◆ **Problem details**: Once the pictures are removed, return each record below exactly as written.

◆ **Record excerpts**:
┌────────
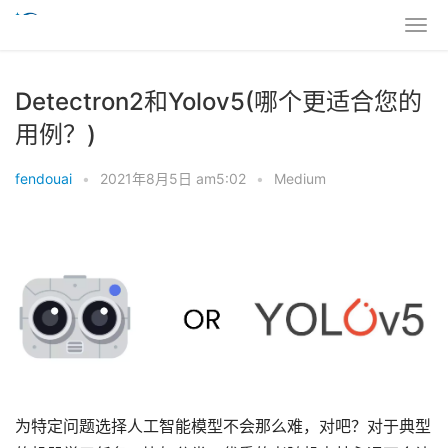
Detectron2和Yolov5(哪个更适合您的
用例？)
fendouai
•
2021年8月5日 am5:02
•
Medium
为特定问题选择人工智能模型不会那么难，对吧？对于典型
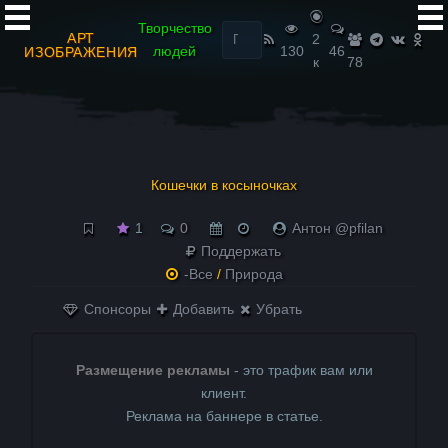
Найти:
Творчество
АРТ
2
людей
130
46
ИЗОБРАЖЕНИЯ
к
78
Кошечки в косыночках
1
0
Антон @pfilan
Поддержать
-Все
/
Природа
Спонсоры
Добавить
Убрать
Размещение рекламы
- это трафик вам или
клиент.
Реклама на баннере в статье.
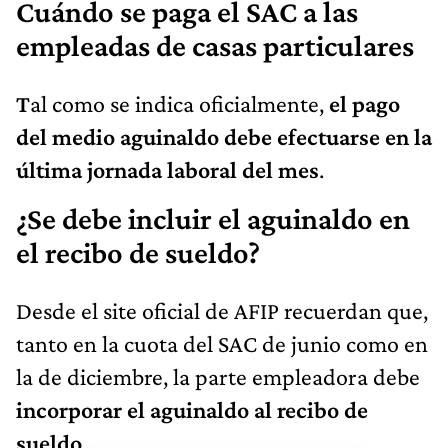
Cuándo se paga el SAC a las
empleadas de casas particulares
T
al como se indica oficialmente,
el pago
del medio aguinaldo debe efectuarse en la
última jornada laboral del mes
.
¿Se debe incluir el aguinaldo en
el recibo de sueldo?
Desde el site oficial de AFIP recuerdan que,
tanto en la cuota del SAC de junio como en
la de diciembre, la parte empleadora debe
incorporar el aguinaldo al recibo de
sueldo
.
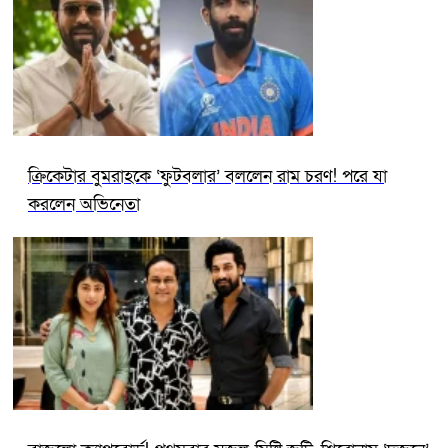
ক্রিকেটার বুমরাহকে ‘ফুটবলার’ বললেন রাম চরণ! পরে যা
করলেন অভিনেতা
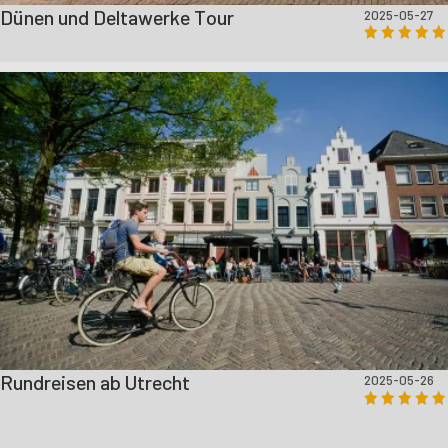
Dünen und Deltawerke Tour
2025-05-27
Rundreisen ab Utrecht
2025-05-26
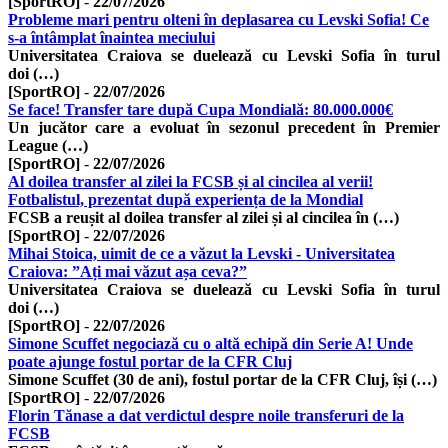
[SportRO]
-
22/07/2026
Probleme mari pentru olteni în deplasarea cu Levski Sofia! Ce
s-a întâmplat înaintea meciului
Universitatea Craiova se duelează cu Levski Sofia în turul
doi (…)
[SportRO]
-
22/07/2026
Se face! Transfer tare după Cupa Mondială: 80.000.000€
Un jucător care a evoluat în sezonul precedent în Premier
League (…)
[SportRO]
-
22/07/2026
Al doilea transfer al zilei la FCSB și al cincilea al verii!
Fotbalistul, prezentat după experiența de la Mondial
FCSB a reușit al doilea transfer al zilei și al cincilea în (…)
[SportRO]
-
22/07/2026
Mihai Stoica, uimit de ce a văzut la Levski - Universitatea
Craiova: ”Ați mai văzut așa ceva?”
Universitatea Craiova se duelează cu Levski Sofia în turul
doi (…)
[SportRO]
-
22/07/2026
Simone Scuffet negociază cu o altă echipă din Serie A! Unde
poate ajunge fostul portar de la CFR Cluj
Simone Scuffet (30 de ani), fostul portar de la CFR Cluj, își (…)
[SportRO]
-
22/07/2026
Florin Tănase a dat verdictul despre noile transferuri de la
FCSB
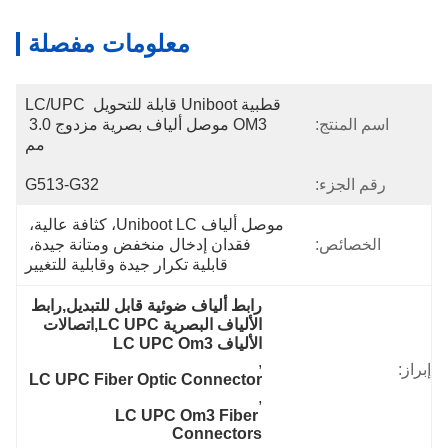
معلومات مفصلة
قطبية Uniboot قابلة للتحويل LC/UPC 
اسم المنتج:
OM3 موصل ألياف بصرية مزدوج 3.0 
مم
رقم الجزء:
G513-G32
موصل ألياف Uniboot LC، كثافة عالية، 
الخصائص:
فقدان إدخال منخفض ومتانة جيدة، 
قابلية تكرار جيدة وقابلية للتغيير
رابط ألياف ضوئية قابل للتبديل,رابط 
الألياف البصرية LC UPC,اتصالات 
الألياف LC UPC Om3
, 
إبراز:
LC UPC Fiber Optic Connector
, 
LC UPC Om3 Fiber 
Connectors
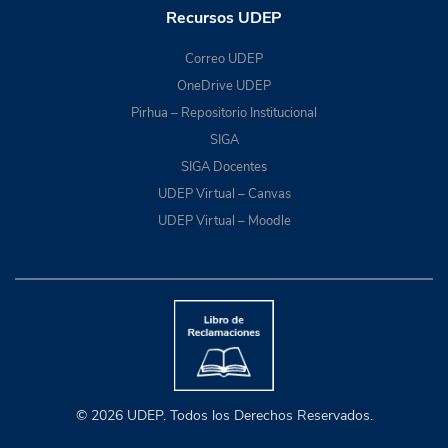
Recursos UDEP
Correo UDEP
OneDrive UDEP
Pirhua – Repositorio Institucional
SIGA
SIGA Docentes
UDEP Virtual – Canvas
UDEP Virtual – Moodle
© 2026 UDEP. Todos los Derechos Reservados.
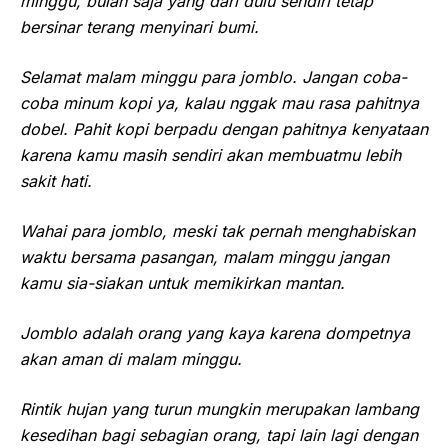
minggu, bulan saja yang dari dulu sendiri tetap
bersinar terang menyinari bumi.
Selamat malam minggu para jomblo. Jangan coba-
coba minum kopi ya, kalau nggak mau rasa pahitnya
dobel. Pahit kopi berpadu dengan pahitnya kenyataan
karena kamu masih sendiri akan membuatmu lebih
sakit hati.
Wahai para jomblo, meski tak pernah menghabiskan
waktu bersama pasangan, malam minggu jangan
kamu sia-siakan untuk memikirkan mantan.
Jomblo adalah orang yang kaya karena dompetnya
akan aman di malam minggu.
Rintik hujan yang turun mungkin merupakan lambang
kesedihan bagi sebagian orang, tapi lain lagi dengan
└────────
◆ **Written reply**:
Detectron2和Yolov5(哪个更适合您的
用例？)
fendouai
•
2021年8月5日 am5:02
•
Medium
为特定问题选择人工智能模型不会那么难，对吧？对于典型
Найти:
Творчество
АРТ
2
людей
130
46
ИЗОБРАЖЕНИЯ
к
78
Кошечки в косыночках
1
0
Антон @pfilan
Поддержать
-Все
/
Природа
Спонсоры
Добавить
Убрать
Размещение рекламы
- это трафик вам или
клиент.
Реклама на баннере в статье.
Cuándo se paga el SAC a las
empleadas de casas particulares
T
al como se indica oficialmente,
el pago
del medio aguinaldo debe efectuarse en la
última jornada laboral del mes
.
¿Se debe incluir el aguinaldo en
el recibo de sueldo?
Desde el site oficial de AFIP recuerdan que,
tanto en la cuota del SAC de junio como en
la de diciembre, la parte empleadora debe
incorporar el aguinaldo al recibo de
sueldo
.
ক্রিকেটার বুমরাহকে ‘ফুটবলার’ বললেন রাম চরণ! পরে যা
করলেন অভিনেতা
Dünen und Deltawerke Tour
2025-05-27
Rundreisen ab Utrecht
2025-05-26
[SportRO]
-
22/07/2026
Probleme mari pentru olteni în deplasarea cu Levski Sofia! Ce
s-a întâmplat înaintea meciului
Universitatea Craiova se duelează cu Levski Sofia în turul
doi (…)
[SportRO]
-
22/07/2026
Se face! Transfer tare după Cupa Mondială: 80.000.000€
Un jucător care a evoluat în sezonul precedent în Premier
League (…)
[SportRO]
-
22/07/2026
Al doilea transfer al zilei la FCSB și al cincilea al verii!
Fotbalistul, prezentat după experiența de la Mondial
FCSB a reușit al doilea transfer al zilei și al cincilea în (…)
[SportRO]
-
22/07/2026
Mihai Stoica, uimit de ce a văzut la Levski - Universitatea
Craiova: ”Ați mai văzut așa ceva?”
Universitatea Craiova se duelează cu Levski Sofia în turul
doi (…)
[SportRO]
-
22/07/2026
Simone Scuffet negociază cu o altă echipă din Serie A! Unde
poate ajunge fostul portar de la CFR Cluj
Simone Scuffet (30 de ani), fostul portar de la CFR Cluj, își (…)
[SportRO]
-
22/07/2026
Florin Tănase a dat verdictul despre noile transferuri de la
FCSB
معلومات مفصلة
قطبية Uniboot قابلة للتحويل LC/UPC 
اسم المنتج:
OM3 موصل ألياف بصرية مزدوج 3.0 
مم
رقم الجزء:
G513-G32
موصل ألياف Uniboot LC، كثافة عالية، 
الخصائص:
فقدان إدخال منخفض ومتانة جيدة، 
قابلية تكرار جيدة وقابلية للتغيير
رابط ألياف ضوئية قابل للتبديل,رابط 
الألياف البصرية LC UPC,اتصالات 
الألياف LC UPC Om3
, 
إبراز:
LC UPC Fiber Optic Connector
, 
LC UPC Om3 Fiber 
Connectors
Recursos UDEP
Correo UDEP
OneDrive UDEP
Pirhua – Repositorio Institucional
SIGA
SIGA Docentes
UDEP Virtual – Canvas
UDEP Virtual – Moodle
© 2026 UDEP. Todos los Derechos Reservados.
minggu, bulan saja yang dari dulu sendiri tetap
bersinar terang menyinari bumi.
Selamat malam minggu para jomblo. Jangan coba-
coba minum kopi ya, kalau nggak mau rasa pahitnya
dobel. Pahit kopi berpadu dengan pahitnya kenyataan
karena kamu masih sendiri akan membuatmu lebih
sakit hati.
Wahai para jomblo, meski tak pernah menghabiskan
waktu bersama pasangan, malam minggu jangan
kamu sia-siakan untuk memikirkan mantan.
Jomblo adalah orang yang kaya karena dompetnya
akan aman di malam minggu.
Rintik hujan yang turun mungkin merupakan lambang
kesedihan bagi sebagian orang, tapi lain lagi dengan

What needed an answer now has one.